To create a VPN connection
  1. In the navigation pane, choose Site-to-Site VPN connections.

  2. Choose Create VPN connection.

  3. (Optional) For Name tag, enter a name for your VPN connection. Doing so creates a tag with a key of Name and the value that you specify.

  4. For Target gateway type, choose either Virtual private gateway. Then, choose the virtual private gateway that you created earlier.

  5. For Customer gateway, select Existing, then choose the customer gateway that you created earlier from Customer gateway ID.

  6. Select one of the routing options based on whether your customer gateway device supports Border Gateway Protocol (BGP):

    • If your customer gateway device supports BGP, choose Dynamic (requires BGP).

    • If your customer gateway device does not support BGP, choose Static. For Static IP Prefixes, specify each IP prefix for the private network of your VPN connection. i.e 101.123.444.55/32

  7. If you specified IPv4 for Tunnel inside IP version, you can optionally specify the IPv4 CIDR ranges for the customer gateway and AWS sides that are allowed to communicate over the VPN tunnels. The default is 0.0.0.0/0.

  8. For Outside IP address type, keep the default option, PublicIpv4.

  9. (Optional) For Tunnel options, you can specify the following information for each tunnel:

    • A size /30 IPv4 CIDR block from the 169.254.0.0/16 range for the inside tunnel IPv4 addresses but you can leave this because AWS generates it by default.

    • To edit the advanced options for your tunnel, which we want, choose Edit tunnel options.

    • Specify the encryption algorithms, Diffie-Hellman group and lifetime for phases 1 and 2. Leave the rest as is.

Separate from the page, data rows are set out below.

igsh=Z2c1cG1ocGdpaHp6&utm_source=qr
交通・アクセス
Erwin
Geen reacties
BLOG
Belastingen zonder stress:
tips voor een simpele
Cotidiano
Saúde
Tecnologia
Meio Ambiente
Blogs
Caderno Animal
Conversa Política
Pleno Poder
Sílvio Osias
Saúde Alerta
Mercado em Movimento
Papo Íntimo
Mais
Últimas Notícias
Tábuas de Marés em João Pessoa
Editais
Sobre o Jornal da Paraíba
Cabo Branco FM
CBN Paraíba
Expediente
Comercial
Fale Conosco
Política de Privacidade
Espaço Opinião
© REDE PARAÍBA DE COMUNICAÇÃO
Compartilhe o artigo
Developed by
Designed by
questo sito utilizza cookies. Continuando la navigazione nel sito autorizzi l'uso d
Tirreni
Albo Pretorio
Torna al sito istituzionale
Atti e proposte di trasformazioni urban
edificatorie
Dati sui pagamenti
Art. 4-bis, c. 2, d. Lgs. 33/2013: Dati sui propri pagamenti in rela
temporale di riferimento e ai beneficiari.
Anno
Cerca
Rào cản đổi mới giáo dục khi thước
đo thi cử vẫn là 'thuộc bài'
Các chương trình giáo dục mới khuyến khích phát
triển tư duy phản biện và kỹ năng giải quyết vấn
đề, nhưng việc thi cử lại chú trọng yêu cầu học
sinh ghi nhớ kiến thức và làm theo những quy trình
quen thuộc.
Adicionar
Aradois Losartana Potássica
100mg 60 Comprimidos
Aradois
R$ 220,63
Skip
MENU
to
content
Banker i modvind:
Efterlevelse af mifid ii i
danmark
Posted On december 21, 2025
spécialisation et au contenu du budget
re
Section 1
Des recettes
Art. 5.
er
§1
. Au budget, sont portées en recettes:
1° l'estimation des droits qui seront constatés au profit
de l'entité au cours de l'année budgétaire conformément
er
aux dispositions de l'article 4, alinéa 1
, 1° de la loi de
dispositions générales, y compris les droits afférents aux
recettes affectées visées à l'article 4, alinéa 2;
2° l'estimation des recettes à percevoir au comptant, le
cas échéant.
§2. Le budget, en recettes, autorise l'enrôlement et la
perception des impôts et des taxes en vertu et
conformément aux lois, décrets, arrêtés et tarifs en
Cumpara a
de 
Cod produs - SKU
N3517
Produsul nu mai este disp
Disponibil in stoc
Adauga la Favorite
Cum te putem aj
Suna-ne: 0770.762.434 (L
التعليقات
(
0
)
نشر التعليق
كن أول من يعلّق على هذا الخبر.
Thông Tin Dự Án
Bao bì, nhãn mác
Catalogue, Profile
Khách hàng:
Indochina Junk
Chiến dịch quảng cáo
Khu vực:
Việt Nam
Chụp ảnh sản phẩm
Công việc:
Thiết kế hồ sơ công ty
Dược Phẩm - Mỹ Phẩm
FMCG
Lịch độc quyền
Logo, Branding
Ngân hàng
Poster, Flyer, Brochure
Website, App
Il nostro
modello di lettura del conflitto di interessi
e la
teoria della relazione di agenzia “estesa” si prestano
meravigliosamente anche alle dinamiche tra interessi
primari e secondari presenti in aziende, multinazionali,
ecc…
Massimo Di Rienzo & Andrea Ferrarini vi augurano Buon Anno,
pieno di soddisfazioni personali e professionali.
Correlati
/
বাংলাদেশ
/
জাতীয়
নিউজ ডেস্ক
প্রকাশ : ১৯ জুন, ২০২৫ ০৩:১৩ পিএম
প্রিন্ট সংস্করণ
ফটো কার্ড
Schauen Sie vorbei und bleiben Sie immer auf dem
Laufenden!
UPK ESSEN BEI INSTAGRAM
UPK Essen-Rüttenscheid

    • Enable VPN logging and select an existing cloudwatch group or create a new one

  10. Choose Create VPN connection. It might take a few minutes to create the VPN connection.

Step 6: Download the configuration file

After you create the VPN connection, you can download a sample configuration file to use for configuring the customer gateway device.

Permissions

To properly load the download configuration screen from the AWS Management Console, you must ensure that your IAM role or user has permission for the following Amazon EC2 APIs: GetVpnConnectionDeviceTypes and GetVpnConnectionDeviceSampleConfiguration.

To download the configuration file using the console
  1. Select your VPN connection and choose Download Configuration.

  2. Select the Vendor, Platform, Software, and IKE version that corresponds to your customer gateway device. If your device is not listed, choose Generic.

  3. Choose Download.

Step 7: Configure the customer gateway device

Use the sample configuration file to configure your customer gateway device. The customer gateway device is the physical or software appliance on your side of the VPN connection. For more information, see Your customer gateway device.

As soon as the customer gateway device is configured correctly, you should be able to see the "UP" status on the VPN.

ps: We intentionally neglected to consider the second tunnel when setting up the project. For high availability, this should not be the case.